The cancer-therapy implications go beyond RF. Kalampouka’s 734 nm work suggests that cancer cells and non-cancer cells can process the same optical input differently because they begin from different redox states. That is a profound idea. It suggests that light is not just energy but context-sensitive instruction. In a healthy cell, a modest optical push may be hormetic. In a tumor cell already running hot, the same push may cross a threshold and trigger senescence or other state changes. That is exactly what a state-inference model would predict.

This same framework also explains why so many people become fascinated by repurposed drugs in oncology. If cancer is partly a redox, calcium, topology, and signaling-fidelity disease, then compounds that hit microtubules, mitochondrial metabolism, or tumor buffering capacity become conceptually attractive. But attraction is not evidence. For ivermectin, oncology authors have explicitly warned that there is no high-quality clinical evidence showing it is safe and effective as a cancer treatment, despite abundant preclinical interest. The fenbendazole story is even less mature: the literature is largely preclinical and mixed, and case reports now include toxicity concerns. The responsible lesson is not “ignore the idea.” It is “do not confuse mechanistic plausibility with a home protocol.”

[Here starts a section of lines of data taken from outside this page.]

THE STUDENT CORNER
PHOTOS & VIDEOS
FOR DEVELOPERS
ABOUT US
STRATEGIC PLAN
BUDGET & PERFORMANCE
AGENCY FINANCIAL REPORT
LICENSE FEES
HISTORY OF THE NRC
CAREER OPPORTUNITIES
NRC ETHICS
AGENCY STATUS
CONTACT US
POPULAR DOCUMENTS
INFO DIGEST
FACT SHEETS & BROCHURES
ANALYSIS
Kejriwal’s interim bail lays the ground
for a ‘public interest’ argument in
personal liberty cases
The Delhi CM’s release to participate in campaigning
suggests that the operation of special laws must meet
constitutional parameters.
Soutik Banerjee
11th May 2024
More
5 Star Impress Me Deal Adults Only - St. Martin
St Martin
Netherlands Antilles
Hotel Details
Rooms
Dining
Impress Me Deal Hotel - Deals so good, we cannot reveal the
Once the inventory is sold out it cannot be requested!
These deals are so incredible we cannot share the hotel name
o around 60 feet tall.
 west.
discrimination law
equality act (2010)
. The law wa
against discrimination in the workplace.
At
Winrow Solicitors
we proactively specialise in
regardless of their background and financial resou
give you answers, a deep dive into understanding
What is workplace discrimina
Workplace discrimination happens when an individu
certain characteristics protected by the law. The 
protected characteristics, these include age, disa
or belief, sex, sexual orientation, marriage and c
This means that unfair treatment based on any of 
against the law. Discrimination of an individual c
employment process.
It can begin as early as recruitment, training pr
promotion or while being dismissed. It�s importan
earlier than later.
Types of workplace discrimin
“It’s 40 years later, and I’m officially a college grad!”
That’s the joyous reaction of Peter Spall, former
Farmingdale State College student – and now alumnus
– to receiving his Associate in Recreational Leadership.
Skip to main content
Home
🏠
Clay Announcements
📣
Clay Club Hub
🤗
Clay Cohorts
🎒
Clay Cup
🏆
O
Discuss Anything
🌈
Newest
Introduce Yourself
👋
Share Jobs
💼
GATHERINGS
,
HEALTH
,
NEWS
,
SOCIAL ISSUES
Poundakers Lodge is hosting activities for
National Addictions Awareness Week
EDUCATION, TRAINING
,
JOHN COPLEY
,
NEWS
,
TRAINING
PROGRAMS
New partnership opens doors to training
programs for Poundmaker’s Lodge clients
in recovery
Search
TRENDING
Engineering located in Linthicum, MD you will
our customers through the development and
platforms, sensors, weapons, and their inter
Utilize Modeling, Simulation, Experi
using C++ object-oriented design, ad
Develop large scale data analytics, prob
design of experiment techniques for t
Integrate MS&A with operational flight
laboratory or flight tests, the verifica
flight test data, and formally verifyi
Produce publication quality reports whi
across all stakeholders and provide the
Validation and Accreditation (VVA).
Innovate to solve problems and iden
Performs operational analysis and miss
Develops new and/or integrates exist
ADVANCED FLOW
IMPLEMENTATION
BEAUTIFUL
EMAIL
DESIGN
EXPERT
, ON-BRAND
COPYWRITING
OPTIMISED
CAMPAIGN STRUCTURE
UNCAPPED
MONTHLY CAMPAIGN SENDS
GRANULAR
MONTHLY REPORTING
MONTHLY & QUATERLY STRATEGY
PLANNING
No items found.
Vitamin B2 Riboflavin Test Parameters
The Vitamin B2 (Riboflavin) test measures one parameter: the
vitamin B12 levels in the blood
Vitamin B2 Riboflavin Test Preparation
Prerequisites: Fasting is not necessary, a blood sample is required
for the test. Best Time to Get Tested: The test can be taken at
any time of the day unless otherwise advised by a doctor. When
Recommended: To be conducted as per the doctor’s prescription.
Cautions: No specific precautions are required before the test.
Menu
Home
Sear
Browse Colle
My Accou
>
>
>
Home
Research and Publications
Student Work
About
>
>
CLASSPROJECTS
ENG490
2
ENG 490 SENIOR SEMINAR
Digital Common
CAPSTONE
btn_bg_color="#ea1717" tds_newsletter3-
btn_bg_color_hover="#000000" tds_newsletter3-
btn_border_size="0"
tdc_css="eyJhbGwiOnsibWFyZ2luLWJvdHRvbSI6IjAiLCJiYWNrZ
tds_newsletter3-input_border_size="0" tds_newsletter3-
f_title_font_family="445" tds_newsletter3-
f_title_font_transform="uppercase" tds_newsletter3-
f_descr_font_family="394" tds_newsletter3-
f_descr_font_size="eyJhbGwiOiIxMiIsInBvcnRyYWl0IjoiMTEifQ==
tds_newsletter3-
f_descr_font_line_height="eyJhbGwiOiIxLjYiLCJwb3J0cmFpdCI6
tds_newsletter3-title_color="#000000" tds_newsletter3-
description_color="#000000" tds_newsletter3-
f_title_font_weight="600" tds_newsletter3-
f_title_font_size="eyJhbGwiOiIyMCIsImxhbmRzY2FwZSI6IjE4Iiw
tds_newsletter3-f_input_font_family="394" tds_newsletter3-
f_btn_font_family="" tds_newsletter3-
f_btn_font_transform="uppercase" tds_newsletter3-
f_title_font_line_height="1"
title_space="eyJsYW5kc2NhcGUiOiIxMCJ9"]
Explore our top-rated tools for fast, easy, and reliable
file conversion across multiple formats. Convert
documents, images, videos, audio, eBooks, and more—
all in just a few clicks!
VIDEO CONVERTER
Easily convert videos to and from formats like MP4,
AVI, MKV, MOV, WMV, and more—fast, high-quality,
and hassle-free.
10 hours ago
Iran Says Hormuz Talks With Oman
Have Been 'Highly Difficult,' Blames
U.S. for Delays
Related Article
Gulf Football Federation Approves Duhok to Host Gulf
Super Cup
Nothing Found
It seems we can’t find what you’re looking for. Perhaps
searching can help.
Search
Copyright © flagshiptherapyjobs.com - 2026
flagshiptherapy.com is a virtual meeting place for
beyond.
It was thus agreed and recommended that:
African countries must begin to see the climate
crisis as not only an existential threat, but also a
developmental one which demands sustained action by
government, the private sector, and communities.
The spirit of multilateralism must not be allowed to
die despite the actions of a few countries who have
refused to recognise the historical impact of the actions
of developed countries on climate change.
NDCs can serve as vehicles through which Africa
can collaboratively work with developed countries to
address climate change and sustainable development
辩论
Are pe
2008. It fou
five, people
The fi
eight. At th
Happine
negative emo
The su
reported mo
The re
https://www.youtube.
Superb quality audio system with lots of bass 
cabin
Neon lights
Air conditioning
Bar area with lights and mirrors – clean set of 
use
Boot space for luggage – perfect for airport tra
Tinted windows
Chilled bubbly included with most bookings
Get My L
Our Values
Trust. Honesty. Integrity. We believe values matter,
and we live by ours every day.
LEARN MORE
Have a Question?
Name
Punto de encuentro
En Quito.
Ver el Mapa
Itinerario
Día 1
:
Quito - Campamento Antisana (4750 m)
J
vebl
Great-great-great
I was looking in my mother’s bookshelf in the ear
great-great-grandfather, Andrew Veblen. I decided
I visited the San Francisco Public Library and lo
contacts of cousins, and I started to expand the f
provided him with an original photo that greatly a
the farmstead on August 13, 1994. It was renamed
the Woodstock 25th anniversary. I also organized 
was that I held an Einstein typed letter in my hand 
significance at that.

So where does that leave policy? Not at “ban wireless.” It leaves us at architecture. Once you accept that biology may be sensitive to waveform, timing, duty cycle, modulation, and chronic load—not just to bulk heating—then infrastructure design becomes part of public health. Fiber-first backhaul. Wired defaults for fixed high-duty devices. Better exposure transparency than a single SAR number. Nighttime network hygiene. Device design that respects body position and orientation. And, critically, real compatibility for light-based local networking. IEEE 802.11bb-2023 already standardized 802.11 light communications in the 800–1000 nm band, with bidirectional operation from 10 Mb/s to 9.6 Gb/s. That means Li-Fi is no longer a futuristic talking point. It is an engineering option.

That does not make Li-Fi a total replacement for RF. It makes it a missing layer in a healthier network stack. Outdoor mobility, wide-area coverage, and many low-power devices will still rely on radio. But high-duty indoor traffic, dense IoT environments, hospitals, schools, aircraft cabins, industrial floors, and privacy-sensitive rooms do not all need to be solved with more microwave saturation. The smarter policy target is compatibility: design the next generation of local networks so light, wire, and radio can each do the jobs they are best suited for.

That is also where RF Safe is strongest when it is at its best. Not as a slogan machine. As an engineering shop for biological margin. The most useful contribution is not “we have already solved the entire causation question.” The most useful contribution is forcing attention onto the variables that actually matter: distance, duty cycle, body geometry, modulation, source placement, indoor architecture, and whether we are willing to build cleaner infrastructure when the physics gives us the option.

The deepest claim in this whole synthesis is not really about fear. It is about fidelity. A healthy cell may be less like a machine executing code and more like an evolved estimator trying to stay synchronized with the world it inhabits. In that picture, mitochondria are not just power plants. They are dynamic sensors and integrators. ROS is not just waste. It is also signaling. DNA is not just archived text. It is structured prior. Light is not only something that comes from the sun. It is also something metabolism makes, leaks, and perhaps sometimes reads back. And modern electromagnetic environments may matter not only because they can heat tissue, but because they may raise the noise floor or bias the wrong control nodes in systems that depend on timing more than we used to think.

That is the frontier. Not a finished answer. A better question.